### YOUR TASK
Starting with the line where "Appuyez ci-dessous pour l'installer." appears, print every line through the end of the entries below exactly as it stands, and leave out the pictures.

### DATA TO PROCESS
==========
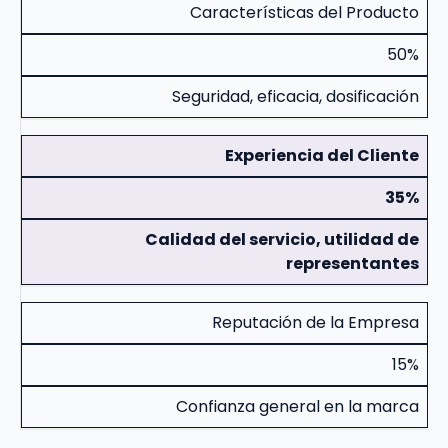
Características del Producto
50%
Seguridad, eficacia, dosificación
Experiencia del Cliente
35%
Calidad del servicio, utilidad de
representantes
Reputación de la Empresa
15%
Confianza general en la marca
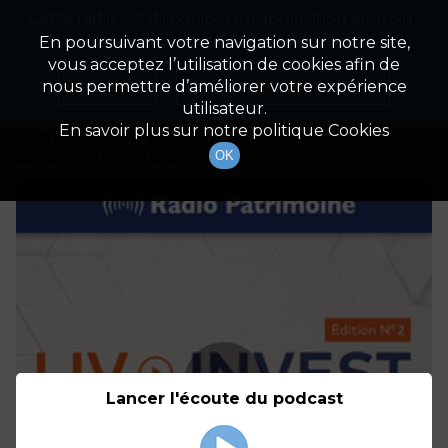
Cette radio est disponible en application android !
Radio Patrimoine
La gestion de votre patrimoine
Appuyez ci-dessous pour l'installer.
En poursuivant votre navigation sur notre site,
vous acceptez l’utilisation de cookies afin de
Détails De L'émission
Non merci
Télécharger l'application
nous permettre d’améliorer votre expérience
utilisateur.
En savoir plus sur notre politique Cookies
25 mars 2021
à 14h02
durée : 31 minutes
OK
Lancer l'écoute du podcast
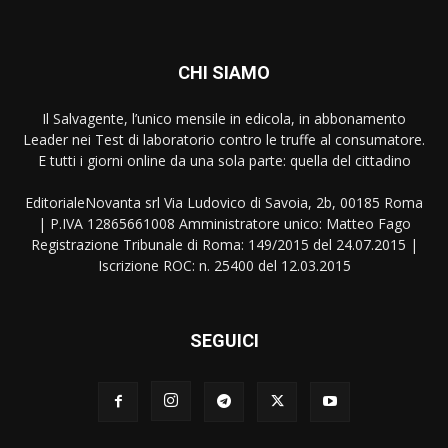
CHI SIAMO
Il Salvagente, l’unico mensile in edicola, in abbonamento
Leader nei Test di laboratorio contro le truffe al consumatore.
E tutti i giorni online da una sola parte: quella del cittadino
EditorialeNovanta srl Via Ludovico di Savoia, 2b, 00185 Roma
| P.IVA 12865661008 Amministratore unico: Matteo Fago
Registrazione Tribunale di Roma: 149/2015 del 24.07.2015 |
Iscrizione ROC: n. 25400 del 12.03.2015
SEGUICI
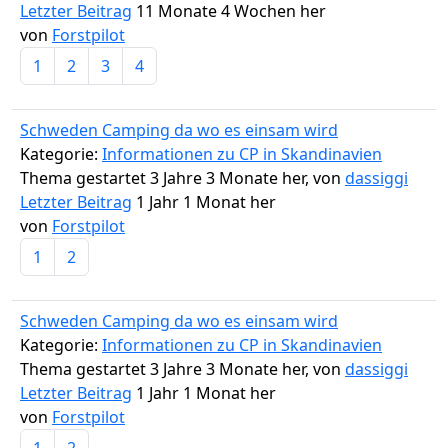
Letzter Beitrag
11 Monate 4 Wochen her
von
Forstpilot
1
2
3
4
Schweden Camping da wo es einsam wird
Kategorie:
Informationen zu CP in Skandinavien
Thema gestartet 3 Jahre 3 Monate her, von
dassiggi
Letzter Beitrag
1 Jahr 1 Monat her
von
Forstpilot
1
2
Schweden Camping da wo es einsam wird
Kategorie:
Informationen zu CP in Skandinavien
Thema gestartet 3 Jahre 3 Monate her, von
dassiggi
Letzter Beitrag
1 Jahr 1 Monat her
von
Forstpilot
==========
### REPLY TO THE TASK
Appuyez ci-dessous pour l'installer.
En poursuivant votre navigation sur notre site,
vous acceptez l’utilisation de cookies afin de
Détails De L'émission
Non merci
Télécharger l'application
nous permettre d’améliorer votre expérience
utilisateur.
En savoir plus sur notre politique Cookies
25 mars 2021
à 14h02
durée : 31 minutes
OK
Lancer l'écoute du podcast
CHI SIAMO
Il Salvagente, l’unico mensile in edicola, in abbonamento
Leader nei Test di laboratorio contro le truffe al consumatore.
E tutti i giorni online da una sola parte: quella del cittadino
EditorialeNovanta srl Via Ludovico di Savoia, 2b, 00185 Roma
| P.IVA 12865661008 Amministratore unico: Matteo Fago
Registrazione Tribunale di Roma: 149/2015 del 24.07.2015 |
Iscrizione ROC: n. 25400 del 12.03.2015
SEGUICI
Letzter Beitrag
11 Monate 4 Wochen her
von
Forstpilot
1
2
3
4
Schweden Camping da wo es einsam wird
Kategorie:
Informationen zu CP in Skandinavien
Thema gestartet 3 Jahre 3 Monate her, von
dassiggi
Letzter Beitrag
1 Jahr 1 Monat her
von
Forstpilot
1
2
Schweden Camping da wo es einsam wird
Kategorie:
Informationen zu CP in Skandinavien
Thema gestartet 3 Jahre 3 Monate her, von
dassiggi
Letzter Beitrag
1 Jahr 1 Monat her
von
Forstpilot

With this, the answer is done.